- Input for this task:
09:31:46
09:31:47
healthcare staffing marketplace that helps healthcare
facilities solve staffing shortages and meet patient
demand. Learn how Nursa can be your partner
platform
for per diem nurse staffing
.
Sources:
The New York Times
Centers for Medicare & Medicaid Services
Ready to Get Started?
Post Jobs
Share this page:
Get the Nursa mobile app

- Your objective:
Output each line of the listing above that has "Nursa".

- Completed task:
demand. Learn how Nursa can be your partner
Get the Nursa mobile app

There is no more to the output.